How to get kids to your concerts. Hint: make ’em play or pay or use their phonesmain
The latest review in our CBSO100 series comes from the orchestra’s fire-eating independent historian, Richard Bratby:
CBSO / Espinós: Youth Takeover
4 stars (4****)
The CBSO has been targeting young concertgoers since at least 1921. But still, it was a nice statement of intent to hand the very first evening concert of the orchestra’s 100th birthday year to a team of “Youth Ambassadors”, who chose an entire programme – duly performed by Jaume Santonja Espinós and an expensive-looking CBSO. The idea – and in Symphony Hall, you go big or you go home – was to offer a “vision of the future”.
Not everything worked. We were encouraged to use our mobile phones throughout: I did, and can confirm that it’s an excellent way to ignore the music entirely. And it would have been good to learn more about the “Ambassadors” themselves: aged between 16 and 21, but mysteriously un-named and largely invisible until the final bow, though two of them came on to recite the whole of Mallarmé’s L’après-midi d’un faune. Full marks for sheer courage.
What’s clear, though, is that they love the sound of an orchestra, and have a knack for choosing the kind of pieces that leave you smiling. How refreshing to hear an audience (and it was a sizeable crowd, drawn from all age-groups) laughing out loud at the vocal explosives of soloist MaJiKer in Anna Meredith’s Concerto for Beatboxer, or sighing with pleasure at the end of Debussy’s Prélude. Espinós seemed to be enjoying it as much as anyone, drawing zesty, energised performances of Shostakovich’s second Jazz Suite and Mason Bates’s Adams-on-uppers orchestral showpiece Mothership.

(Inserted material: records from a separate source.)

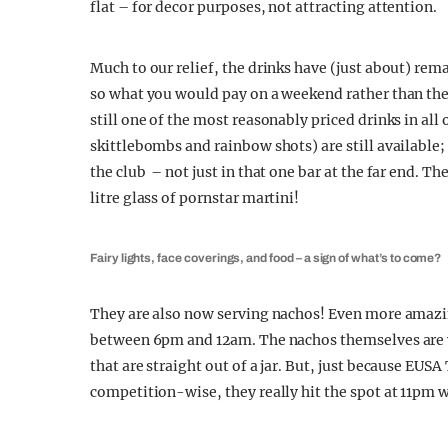
flat – for decor purposes, not attracting attention.
Much to our relief, the drinks have (just about) rem
so what you would pay on a weekend rather than the
still one of the most reasonably priced drinks in all 
skittlebombs and rainbow shots) are still available
the club – not just in that one bar at the far end. T
litre glass of pornstar martini!
Fairy lights, face coverings, and food – a sign of what’s to come?
They are also now serving nachos! Even more amazi
between 6pm and 12am. The nachos themselves are
that are straight out of a jar. But, just because EU
competition-wise, they really hit the spot at 11pm w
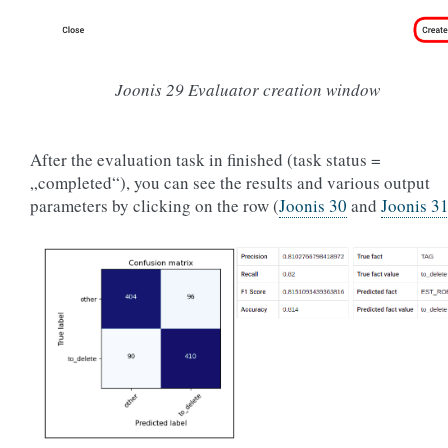
Joonis 29
Evaluator creation window
After the evaluation task in finished (task status =
„completed“), you can see the results and various output
parameters by clicking on the row (
Joonis 30
and
Joonis 3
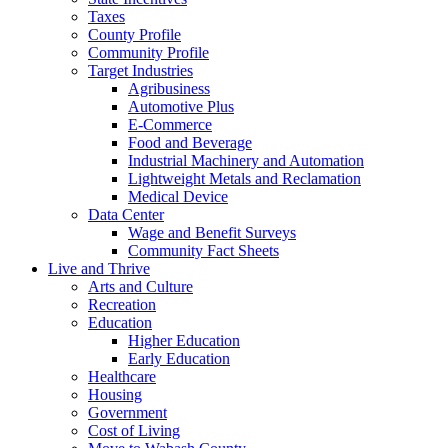
Taxes
County Profile
Community Profile
Target Industries
Agribusiness
Automotive Plus
E-Commerce
Food and Beverage
Industrial Machinery and Automation
Lightweight Metals and Reclamation
Medical Device
Data Center
Wage and Benefit Surveys
Community Fact Sheets
Live and Thrive
Arts and Culture
Recreation
Education
Higher Education
Early Education
Healthcare
Housing
Government
Cost of Living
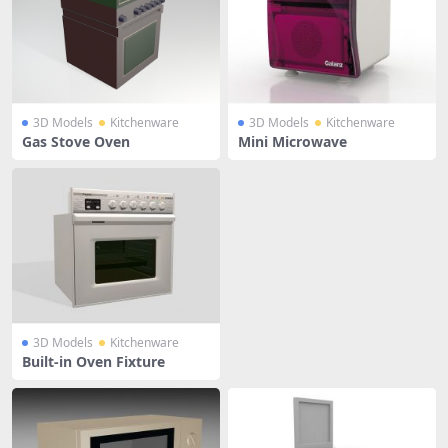
3D Models
Kitchenware
3D Models
Kitchenware
Gas Stove Oven
Mini Microwave
3D Models
Kitchenware
Built-in Oven Fixture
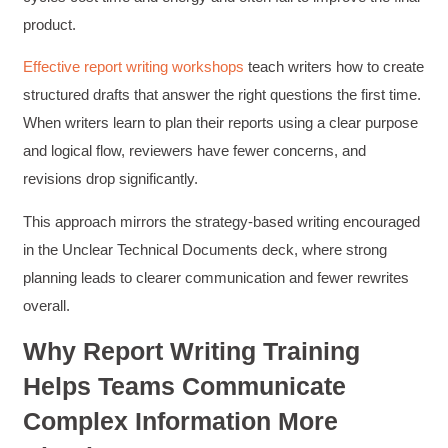
product.
Effective report writing workshops
teach writers how to create
structured drafts that answer the right questions the first time.
When writers learn to plan their reports using a clear purpose
and logical flow, reviewers have fewer concerns, and
revisions drop significantly.
This approach mirrors the strategy-based writing encouraged
in the Unclear Technical Documents deck, where strong
planning leads to clearer communication and fewer rewrites
overall.
Why Report Writing Training
Helps Teams Communicate
Complex Information More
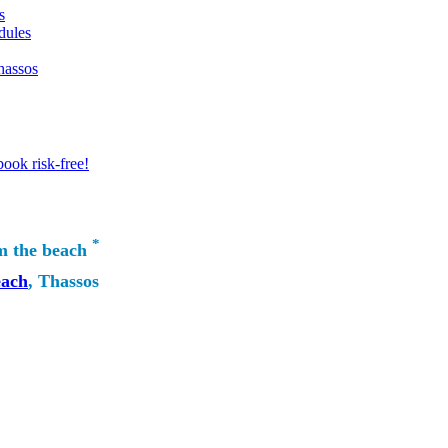
s
dules
hassos
ook risk-free!
*
m the beach
each
, Thassos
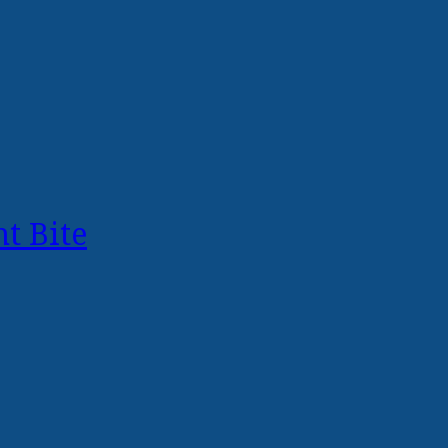
t Bite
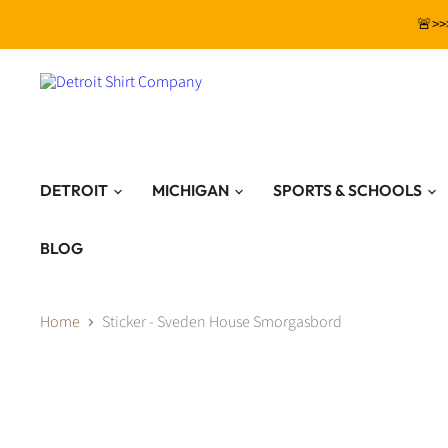
🚨>>
DETROIT
MICHIGAN
SPORTS & SCHOOLS
BLOG
Home
Sticker - Sveden House Smorgasbord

After a fabulously louche opening glissando from clarinettist Oliver Janes, Louis Schwizgebel was a stylish soloist in Rhapsody in Blue, while guest-leader Vesselin Gellev duetted smokily with Eduardo Vassallo’s cello in Piazzolla’s Winter. Huge fun, then, and the list of pieces that the youngsters were obliged to leave out – which featured Kurt Weill, Granville Bantock and Robert Farnon’s Portrait of a Flirt – suggests a musical future that I, for one, could happily get behind. The kids are all right: come on, CBSO, let them have a go every year. I dare you.